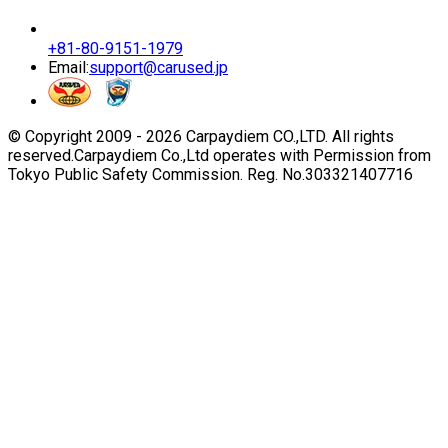
+81-80-9151-1979
Email:
support@carused.jp
© Copyright 2009 -
2026
Carpaydiem CO.,LTD. All rights
reserved.
Carpaydiem Co.,Ltd operates with Permission from
Tokyo Public Safety Commission. Reg. No.303321407716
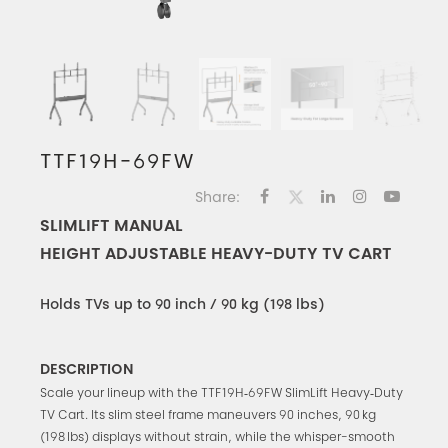
TTF19H-69FW
Share:
SLIMLIFT MANUAL
HEIGHT ADJUSTABLE HEAVY-DUTY TV CART
Holds TVs up to 90 inch / 90 kg (198 lbs)
DESCRIPTION
Scale your lineup with the TTF19H‑69FW SlimLift Heavy‑Duty
TV Cart. Its slim steel frame maneuvers 90 inches, 90 kg
(198 lbs) displays without strain, while the whisper-smooth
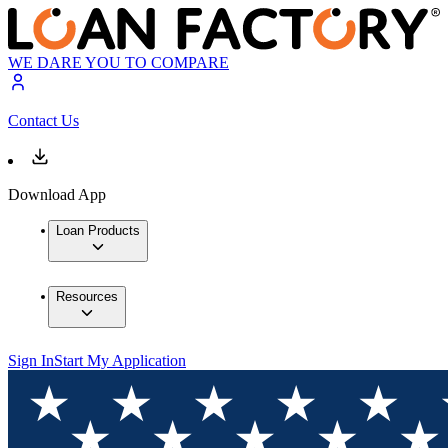
WE DARE YOU TO COMPARE
Contact Us
Download App
Loan Products
Resources
Sign In
Start My Application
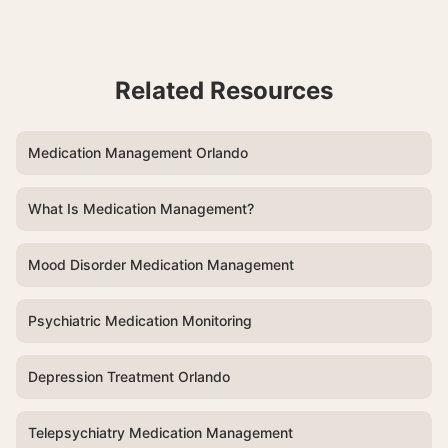
Related Resources
Medication Management Orlando
What Is Medication Management?
Mood Disorder Medication Management
Psychiatric Medication Monitoring
Depression Treatment Orlando
Telepsychiatry Medication Management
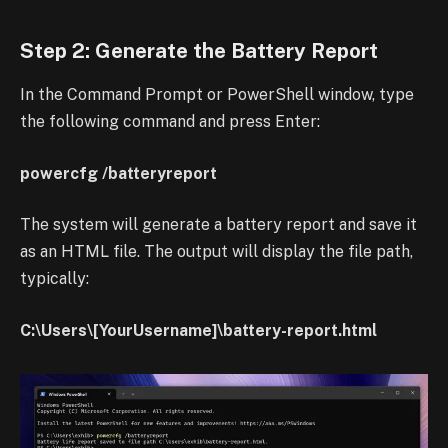
Step 2: Generate the Battery Report
In the Command Prompt or PowerShell window, type
the following command and press Enter:
powercfg /batteryreport
The system will generate a battery report and save it
as an HTML file. The output will display the file path,
typically:
C:\Users\[YourUsername]\battery-report.html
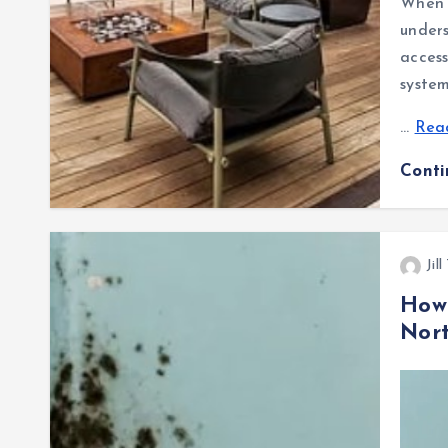
When p
unders
access
system
…
Read
Cont
Jil
How
Nor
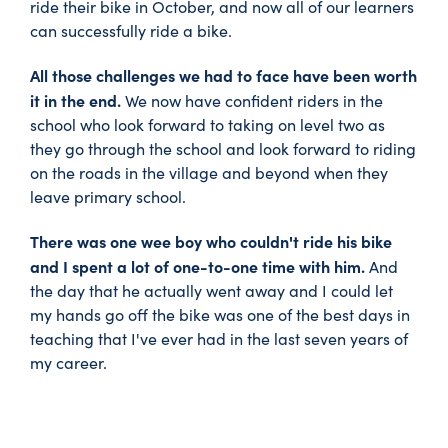
ride their bike in October, and now all of our learners
can successfully ride a bike.
All those challenges we had to face have been worth
it in the end.
We now have confident riders in the
school who look forward to taking on level two as
they go through the school and look forward to riding
on the roads in the village and beyond when they
leave primary school.
There was one wee boy who couldn't ride his bike
and I spent a lot of one-to-one time with him.
And
the day that he actually went away and I could let
my hands go off the bike was one of the best days in
teaching that I've ever had in the last seven years of
my career.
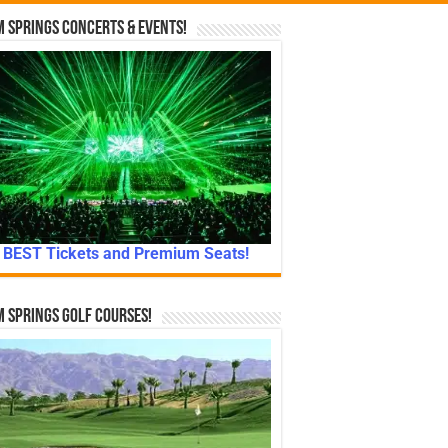
 Springs Concerts & Events!
BEST Tickets and Premium Seats!
 Springs Golf Courses!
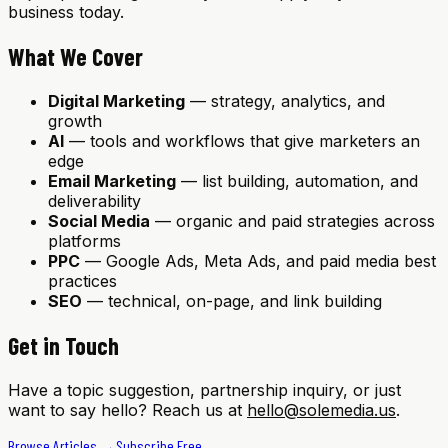
business today.
What We Cover
Digital Marketing
— strategy, analytics, and
growth
AI
— tools and workflows that give marketers an
edge
Email Marketing
— list building, automation, and
deliverability
Social Media
— organic and paid strategies across
platforms
PPC
— Google Ads, Meta Ads, and paid media best
practices
SEO
— technical, on-page, and link building
Get in Touch
Have a topic suggestion, partnership inquiry, or just
want to say hello? Reach us at
hello@solemedia.us
.
Browse Articles →
Subscribe Free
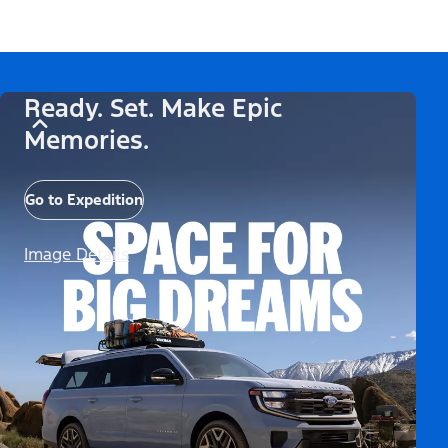
Ready. Set. Make Epic
Memories.
Go to Expedition
Image Details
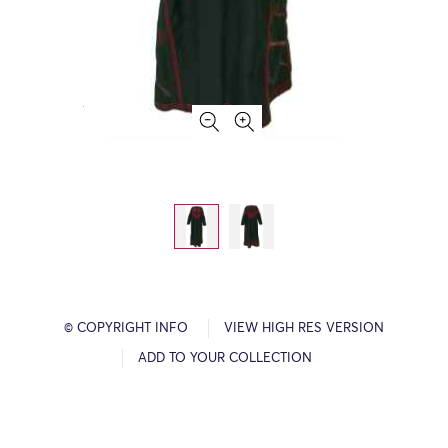
© COPYRIGHT INFO
VIEW HIGH RES VERSION
ADD TO YOUR COLLECTION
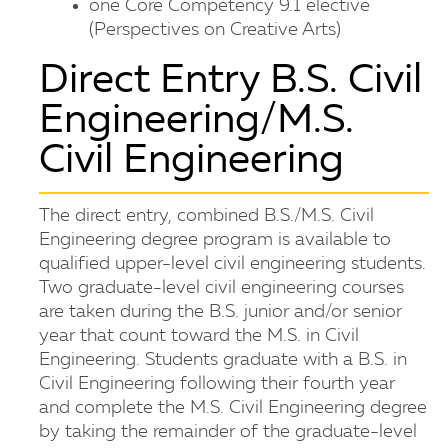
one Core Competency 9.1 elective
(Perspectives on Creative Arts)
Direct Entry B.S. Civil
Engineering/M.S.
Civil Engineering
The direct entry, combined B.S./M.S. Civil
Engineering degree program is available to
qualified upper-level civil engineering students.
Two graduate-level civil engineering courses
are taken during the B.S. junior and/or senior
year that count toward the M.S. in Civil
Engineering. Students graduate with a B.S. in
Civil Engineering following their fourth year
and complete the M.S. Civil Engineering degree
by taking the remainder of the graduate-level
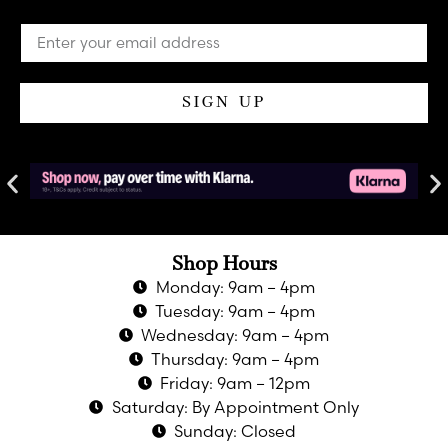
SIGN UP
Shop Hours
Monday: 9am – 4pm
Tuesday: 9am – 4pm
Wednesday: 9am – 4pm
Thursday: 9am – 4pm
Friday: 9am – 12pm
Saturday: By Appointment Only
Sunday: Closed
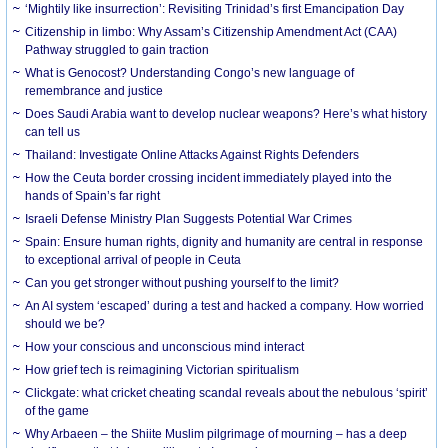
‘Mightily like insurrection’: Revisiting Trinidad’s first Emancipation Day
Citizenship in limbo: Why Assam’s Citizenship Amendment Act (CAA)
Pathway struggled to gain traction
What is Genocost? Understanding Congo’s new language of
remembrance and justice
Does Saudi Arabia want to develop nuclear weapons? Here’s what history
can tell us
Thailand: Investigate Online Attacks Against Rights Defenders
How the Ceuta border crossing incident immediately played into the
hands of Spain’s far right
Israeli Defense Ministry Plan Suggests Potential War Crimes
Spain: Ensure human rights, dignity and humanity are central in response
to exceptional arrival of people in Ceuta
Can you get stronger without pushing yourself to the limit?
An AI system ‘escaped’ during a test and hacked a company. How worried
should we be?
How your conscious and unconscious mind interact
How grief tech is reimagining Victorian spiritualism
Clickgate: what cricket cheating scandal reveals about the nebulous ‘spirit’
of the game
Why Arbaeen – the Shiite Muslim pilgrimage of mourning – has a deep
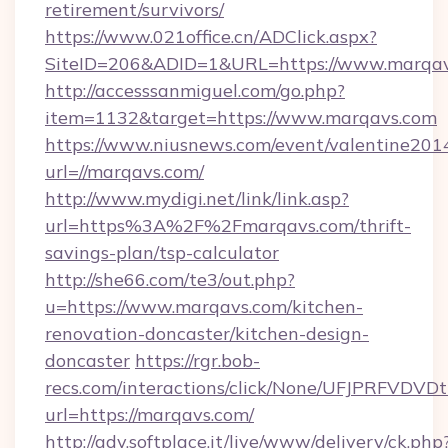
retirement/survivors/
https://www.021office.cn/ADClick.aspx?
SiteID=206&ADID=1&URL=https://www.marqa
http://accesssanmiguel.com/go.php?
item=1132&target=https://www.marqavs.com
https://www.niusnews.com/event/valentine201
url=//marqavs.com/
http://www.mydigi.net/link/link.asp?
url=https%3A%2F%2Fmarqavs.com/thrift-
savings-plan/tsp-calculator
http://she66.com/te3/out.php?
u=https://www.marqavs.com/kitchen-
renovation-doncaster/kitchen-design-
doncaster
https://rgr.bob-
recs.com/interactions/click/None/UFJPRF
url=https://marqavs.com/
http://adv.softplace.it/live/www/delivery/ck.php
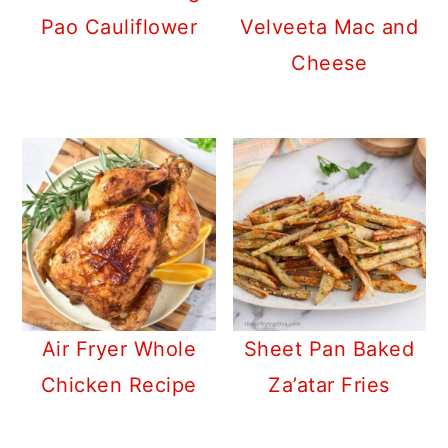
Pao Cauliflower
Velveeta Mac and
Cheese
Air Fryer Whole
Sheet Pan Baked
Chicken Recipe
Za’atar Fries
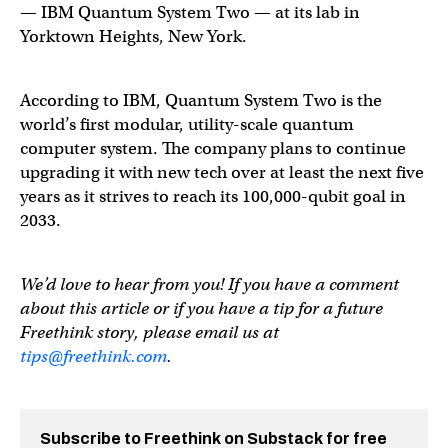
— IBM Quantum System Two — at its lab in
Yorktown Heights, New York.
According to IBM, Quantum System Two is the
world’s first modular, utility-scale quantum
computer system. The company plans to continue
upgrading it with new tech over at least the next five
years as it strives to reach its 100,000-qubit goal in
2033.
We’d love to hear from you! If you have a comment
about this article or if you have a tip for a future
Freethink story, please email us at
tips@freethink.com
.
Subscribe to Freethink on Substack for free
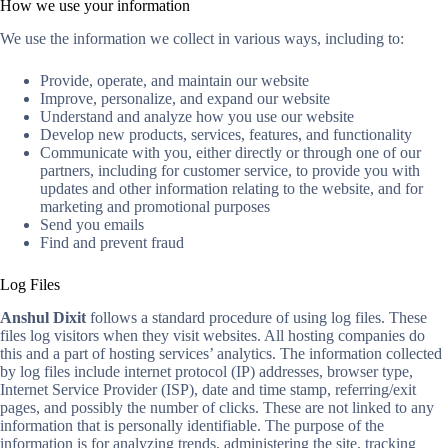
How we use your information
We use the information we collect in various ways, including to:
Provide, operate, and maintain our website
Improve, personalize, and expand our website
Understand and analyze how you use our website
Develop new products, services, features, and functionality
Communicate with you, either directly or through one of our
partners, including for customer service, to provide you with
updates and other information relating to the website, and for
marketing and promotional purposes
Send you emails
Find and prevent fraud
Log Files
Anshul Dixit
follows a standard procedure of using log files. These
files log visitors when they visit websites. All hosting companies do
this and a part of hosting services’ analytics. The information collected
by log files include internet protocol (IP) addresses, browser type,
Internet Service Provider (ISP), date and time stamp, referring/exit
pages, and possibly the number of clicks. These are not linked to any
information that is personally identifiable. The purpose of the
information is for analyzing trends, administering the site, tracking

=======

Problem to solve: An exact repetition of all the records above is required, excluding the pictures.

Expected answer:
+81-80-9151-1979
Email:
support@carused.jp
© Copyright 2009 -
2026
Carpaydiem CO.,LTD. All rights
reserved.
Carpaydiem Co.,Ltd operates with Permission from
Tokyo Public Safety Commission. Reg. No.303321407716
TTF19H-69FW
Share:
SLIMLIFT MANUAL
HEIGHT ADJUSTABLE HEAVY-DUTY TV CART
Holds TVs up to 90 inch / 90 kg (198 lbs)
DESCRIPTION
Scale your lineup with the TTF19H‑69FW SlimLift Heavy‑Duty
TV Cart. Its slim steel frame maneuvers 90 inches, 90 kg
(198 lbs) displays without strain, while the whisper-smooth
WE DARE YOU TO COMPARE
Contact Us
Download App
Loan Products
Resources
Sign In
Start My Application
Related Resources
Medication Management Orlando
What Is Medication Management?
Mood Disorder Medication Management
Psychiatric Medication Monitoring
Depression Treatment Orlando
Telepsychiatry Medication Management
Step 2: Generate the Battery Report
In the Command Prompt or PowerShell window, type
the following command and press Enter:
powercfg /batteryreport
The system will generate a battery report and save it
as an HTML file. The output will display the file path,
typically:
C:\Users\[YourUsername]\battery-report.html
When p
unders
access
system
…
Read
Cont
Jil
How
Nor
ride their bike in October, and now all of our learners
can successfully ride a bike.
All those challenges we had to face have been worth
it in the end.
We now have confident riders in the
school who look forward to taking on level two as
they go through the school and look forward to riding
on the roads in the village and beyond when they
leave primary school.
There was one wee boy who couldn't ride his bike
and I spent a lot of one-to-one time with him.
And
the day that he actually went away and I could let
my hands go off the bike was one of the best days in
teaching that I've ever had in the last seven years of
my career.
 Springs Concerts & Events!
BEST Tickets and Premium Seats!
 Springs Golf Courses!
business today.
What We Cover
Digital Marketing
— strategy, analytics, and
growth
AI
— tools and workflows that give marketers an
edge
Email Marketing
— list building, automation, and
deliverability
Social Media
— organic and paid strategies across
platforms
PPC
— Google Ads, Meta Ads, and paid media best
practices
SEO
— technical, on-page, and link building
Get in Touch
Have a topic suggestion, partnership inquiry, or just
want to say hello? Reach us at
hello@solemedia.us
.
Browse Articles →
Subscribe Free
Ready. Set. Make Epic
Memories.
Go to Expedition
Image Details
© COPYRIGHT INFO
VIEW HIGH RES VERSION
ADD TO YOUR COLLECTION
one Core Competency 9.1 elective
(Perspectives on Creative Arts)
Direct Entry B.S. Civil
Engineering/M.S.
Civil Engineering
The direct entry, combined B.S./M.S. Civil
Engineering degree program is available to
qualified upper-level civil engineering students.
Two graduate-level civil engineering courses
are taken during the B.S. junior and/or senior
year that count toward the M.S. in Civil
Engineering. Students graduate with a B.S. in
Civil Engineering following their fourth year
and complete the M.S. Civil Engineering degree
by taking the remainder of the graduate-level
SIGN UP
Shop Hours
Monday: 9am – 4pm
Tuesday: 9am – 4pm
Wednesday: 9am – 4pm
Thursday: 9am – 4pm
Friday: 9am – 12pm
Saturday: By Appointment Only
Sunday: Closed
‘Mightily like insurrection’: Revisiting Trinidad’s first Emancipation Day
Citizenship in limbo: Why Assam’s Citizenship Amendment Act (CAA)
Pathway struggled to gain traction
What is Genocost? Understanding Congo’s new language of
remembrance and justice
Does Saudi Arabia want to develop nuclear weapons? Here’s what history
can tell us
Thailand: Investigate Online Attacks Against Rights Defenders
How the Ceuta border crossing incident immediately played into the
hands of Spain’s far right
Israeli Defense Ministry Plan Suggests Potential War Crimes
Spain: Ensure human rights, dignity and humanity are central in response
to exceptional arrival of people in Ceuta
Can you get stronger without pushing yourself to the limit?
An AI system ‘escaped’ during a test and hacked a company. How worried
should we be?
How your conscious and unconscious mind interact
How grief tech is reimagining Victorian spiritualism
Clickgate: what cricket cheating scandal reveals about the nebulous ‘spirit’
of the game
Why Arbaeen – the Shiite Muslim pilgrimage of mourning – has a deep
retirement/survivors/
https://www.021office.cn/ADClick.aspx?
SiteID=206&ADID=1&URL=https://www.marqa
http://accesssanmiguel.com/go.php?
item=1132&target=https://www.marqavs.com
https://www.niusnews.com/event/valentine201
url=//marqavs.com/
http://www.mydigi.net/link/link.asp?
url=https%3A%2F%2Fmarqavs.com/thrift-
savings-plan/tsp-calculator
http://she66.com/te3/out.php?
u=https://www.marqavs.com/kitchen-
renovation-doncaster/kitchen-design-
doncaster
https://rgr.bob-
recs.com/interactions/click/None/UFJPRF
url=https://marqavs.com/
http://adv.softplace.it/live/www/delivery/ck.php
Pao Cauliflower
Velveeta Mac and
Cheese
Air Fryer Whole
Sheet Pan Baked
Chicken Recipe
Za’atar Fries
— IBM Quantum System Two — at its lab in
Yorktown Heights, New York.
According to IBM, Quantum System Two is the
world’s first modular, utility-scale quantum
computer system. The company plans to continue
upgrading it with new tech over at least the next five
years as it strives to reach its 100,000-qubit goal in
2033.
We’d love to hear from you! If you have a comment
about this article or if you have a tip for a future
Freethink story, please email us at
tips@freethink.com
.
Subscribe to Freethink on Substack for free
How we use your information
We use the information we collect in various ways, including to:
Provide, operate, and maintain our website
Improve, personalize, and expand our website
Understand and analyze how you use our website
Develop new products, services, features, and functionality
Communicate with you, either directly or through one of our
partners, including for customer service, to provide you with
updates and other information relating to the website, and for
marketing and promotional purposes
Send you emails
Find and prevent fraud
Log Files
Anshul Dixit
follows a standard procedure of using log files. These
files log visitors when they visit websites. All hosting companies do
this and a part of hosting services’ analytics. The information collected
by log files include internet protocol (IP) addresses, browser type,
Internet Service Provider (ISP), date and time stamp, referring/exit
pages, and possibly the number of clicks. These are not linked to any
information that is personally identifiable. The purpose of the
information is for analyzing trends, administering the site, tracking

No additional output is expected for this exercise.